### Supplied material

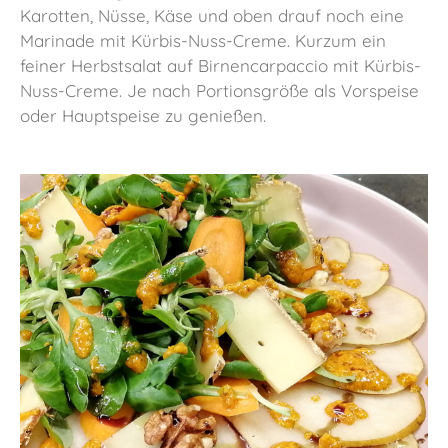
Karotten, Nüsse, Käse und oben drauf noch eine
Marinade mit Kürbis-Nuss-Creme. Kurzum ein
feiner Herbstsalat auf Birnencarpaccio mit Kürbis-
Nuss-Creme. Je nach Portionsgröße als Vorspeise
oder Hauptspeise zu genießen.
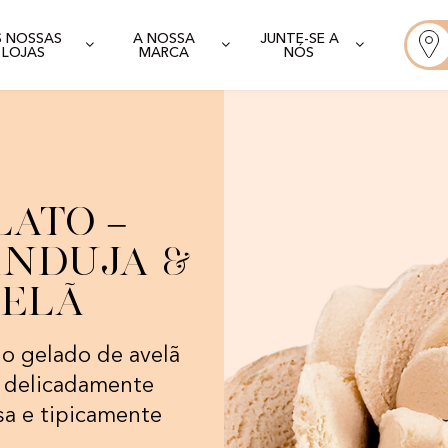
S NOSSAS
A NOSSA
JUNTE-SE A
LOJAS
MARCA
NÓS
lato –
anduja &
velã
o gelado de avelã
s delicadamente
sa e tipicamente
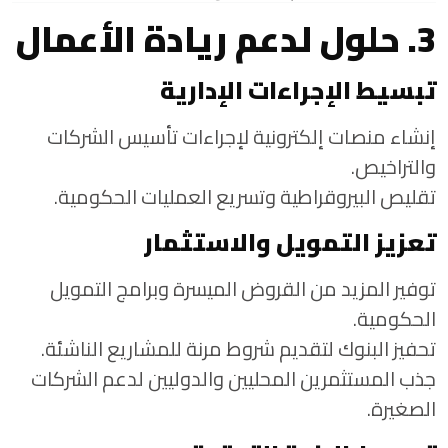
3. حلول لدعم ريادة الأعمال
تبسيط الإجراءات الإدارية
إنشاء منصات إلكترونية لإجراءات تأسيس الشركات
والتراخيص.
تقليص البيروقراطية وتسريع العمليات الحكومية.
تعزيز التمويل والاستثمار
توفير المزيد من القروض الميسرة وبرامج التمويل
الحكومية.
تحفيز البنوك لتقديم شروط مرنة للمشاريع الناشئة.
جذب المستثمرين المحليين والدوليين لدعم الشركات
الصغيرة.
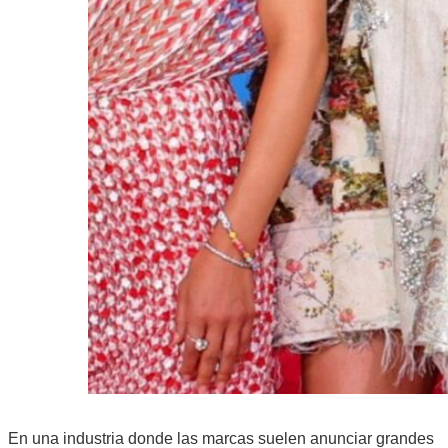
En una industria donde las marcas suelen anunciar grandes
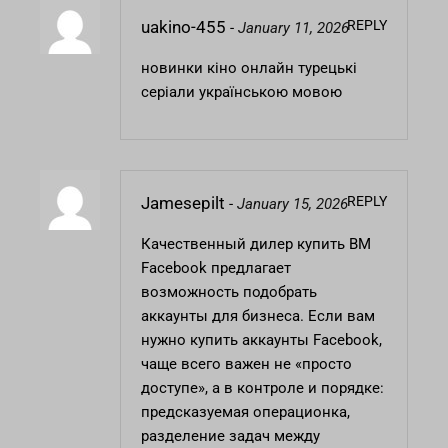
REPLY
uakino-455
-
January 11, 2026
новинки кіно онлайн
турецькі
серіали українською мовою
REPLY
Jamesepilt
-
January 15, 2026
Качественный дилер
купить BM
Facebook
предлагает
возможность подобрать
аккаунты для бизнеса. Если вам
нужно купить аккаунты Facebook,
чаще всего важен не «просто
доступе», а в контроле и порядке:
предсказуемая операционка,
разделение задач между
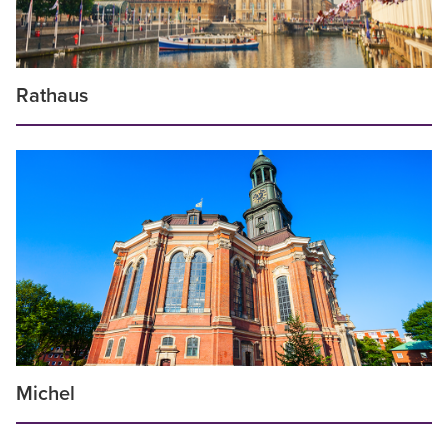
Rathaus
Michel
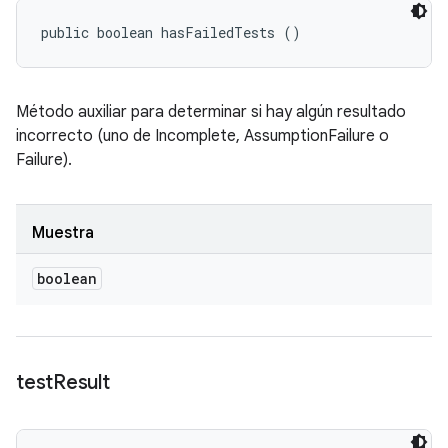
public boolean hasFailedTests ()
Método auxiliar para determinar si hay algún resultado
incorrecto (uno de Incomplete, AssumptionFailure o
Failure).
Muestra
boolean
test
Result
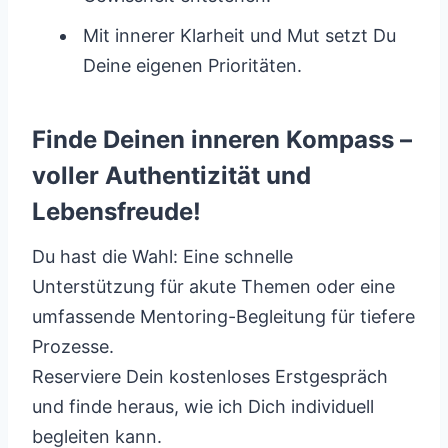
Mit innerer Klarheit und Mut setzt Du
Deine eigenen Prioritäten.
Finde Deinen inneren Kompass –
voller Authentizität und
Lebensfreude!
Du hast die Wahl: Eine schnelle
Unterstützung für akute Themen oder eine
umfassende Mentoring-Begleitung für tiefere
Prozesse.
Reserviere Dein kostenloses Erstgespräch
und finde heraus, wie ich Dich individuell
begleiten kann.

...

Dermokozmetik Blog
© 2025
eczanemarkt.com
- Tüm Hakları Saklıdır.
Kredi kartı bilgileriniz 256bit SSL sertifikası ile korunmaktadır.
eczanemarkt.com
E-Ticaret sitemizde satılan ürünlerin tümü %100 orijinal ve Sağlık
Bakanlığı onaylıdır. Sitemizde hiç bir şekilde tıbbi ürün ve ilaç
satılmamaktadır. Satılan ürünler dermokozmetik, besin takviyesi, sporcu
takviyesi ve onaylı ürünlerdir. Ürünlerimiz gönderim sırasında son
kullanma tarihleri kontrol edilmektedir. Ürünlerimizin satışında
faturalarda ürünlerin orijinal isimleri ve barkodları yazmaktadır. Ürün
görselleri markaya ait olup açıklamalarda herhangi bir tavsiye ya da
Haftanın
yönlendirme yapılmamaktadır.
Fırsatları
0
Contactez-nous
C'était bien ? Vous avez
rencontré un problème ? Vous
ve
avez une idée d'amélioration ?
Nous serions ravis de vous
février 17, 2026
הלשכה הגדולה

### Exercise directions
State how many lines of the listing hold the string "ürünlerin"; reply with the number and nothing else.

### Solution for this problem
2